[Stored data entries]
..........

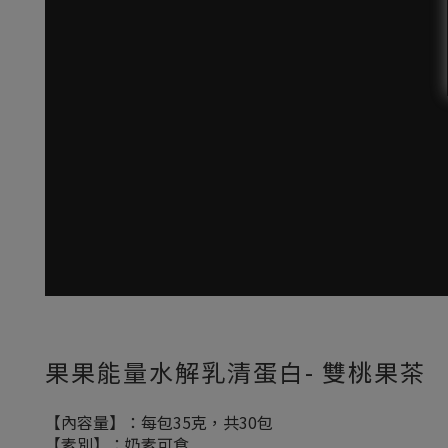
果果能量水解乳清蛋白- 雙桃果茶
【內容量】：每包35克，共30包
【素別】：奶素可食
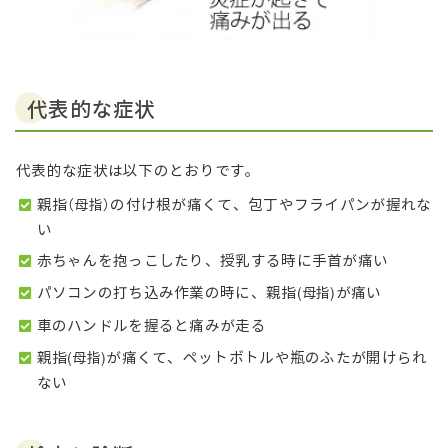
代表的な症状
代表的な症状は以下のとおりです。
親指
の付け根が痛くて、包丁やフライパンが握れな
（母指）
い
赤ちゃんを抱っこしたり、授乳する時に手首が痛い
パソコンの打ち込み作業の時に、親指
が痛い
(母指)
車のハンドルを握ると痛みが走る
親指
が痛くて、ペットボトルや瓶のふたが開けられ
(母指)
ない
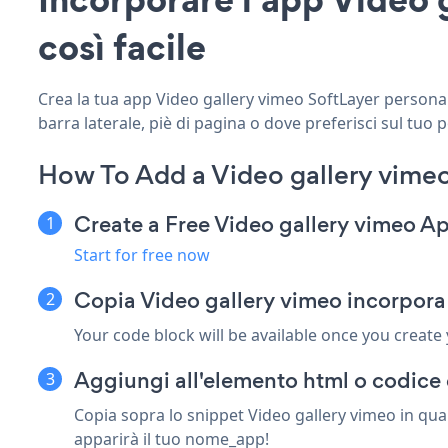
così facile
Crea la tua app Video gallery vimeo SoftLayer personaliz
barra laterale, piè di pagina o dove preferisci sul tuo 
How To Add a Video gallery vimeo
Create a Free Video gallery vimeo A
Start for free now
Copia Video gallery vimeo incorpora
Your code block will be available once you create
Aggiungi all'elemento html o codice 
Copia sopra lo snippet Video gallery vimeo in qual
apparirà il tuo nome_app!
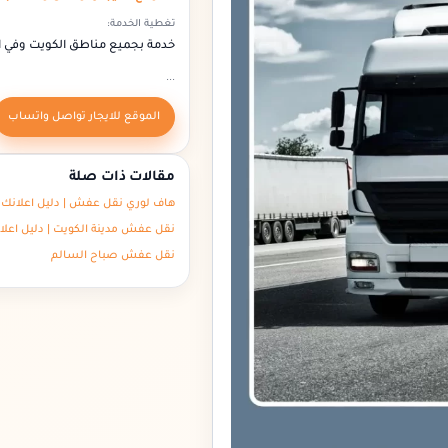
تغطية الخدمة:
خدمة بجميع مناطق الكويت وفي 
...
الموقع للايجار تواصل واتساب
مقالات ذات صلة
هاف لوري نقل عفش | دليل اعلانك 
نقل عفش مدينة الكويت | دليل اعلا
نقل عفش صباح السالم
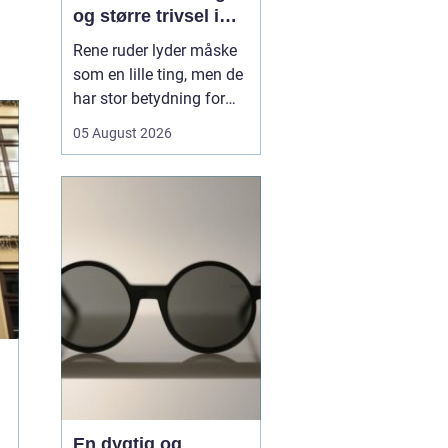
og større trivsel i
hverdagen
Rene ruder lyder måske
som en lille ting, men de
har stor betydning for
både lys, trivsel og
05 August 2026
indtryk af en bolig eller
virksomhed. Når sollyset
kan strømme frit ind,
virker rum større, mere
indbydende og mindre
tunge at være i. I en by
som Odense, hv...
En dygtig og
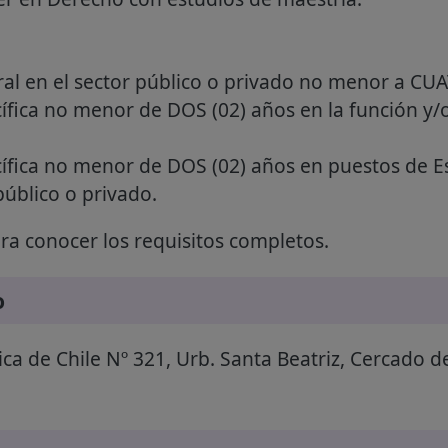
ral en el sector público o privado no menor a CU
ífica no menor de DOS (02) años en la función y/o
ífica no menor de DOS (02) años en puestos de Esp
público o privado.
a conocer los requisitos completos.
o
ca de Chile Nº 321, Urb. Santa Beatriz, Cercado d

..........

Nothing but the text is wanted: repeat the data above exactly, without its images.

> _Answer to this problem_:
果果能量水解乳清蛋白- 雙桃果茶
【內容量】：每包35克，共30包
【素別】：奶素可食
代表的な症状
代表的な症状は以下のとおりです。
親指
の付け根が痛くて、包丁やフライパンが握れな
（母指）
い
赤ちゃんを抱っこしたり、授乳する時に手首が痛い
パソコンの打ち込み作業の時に、親指
が痛い
(母指)
車のハンドルを握ると痛みが走る
親指
が痛くて、ペットボトルや瓶のふたが開けられ
(母指)
ない
così facile
Crea la tua app Video gallery vimeo SoftLayer personaliz
barra laterale, piè di pagina o dove preferisci sul tuo 
How To Add a Video gallery vimeo
Create a Free Video gallery vimeo A
Start for free now
Copia Video gallery vimeo incorpora
Your code block will be available once you create
Aggiungi all'elemento html o codice 
Copia sopra lo snippet Video gallery vimeo in qual
apparirà il tuo nome_app!
تغطية الخدمة:
خدمة بجميع مناطق الكويت وفي 
...
الموقع للايجار تواصل واتساب
مقالات ذات صلة
هاف لوري نقل عفش | دليل اعلانك 
نقل عفش مدينة الكويت | دليل اعلا
نقل عفش صباح السالم
og større trivsel i
hverdagen
Rene ruder lyder måske
som en lille ting, men de
har stor betydning for
både lys, trivsel og
05 August 2026
indtryk af en bolig eller
virksomhed. Når sollyset
kan strømme frit ind,
virker rum større, mere
indbydende og mindre
tunge at være i. I en by
som Odense, hv...
En dygtig og
ral en el sector público o privado no menor a CU
ífica no menor de DOS (02) años en la función y/o
ífica no menor de DOS (02) años en puestos de Esp
público o privado.
a conocer los requisitos completos.
o
ca de Chile Nº 321, Urb. Santa Beatriz, Cercado d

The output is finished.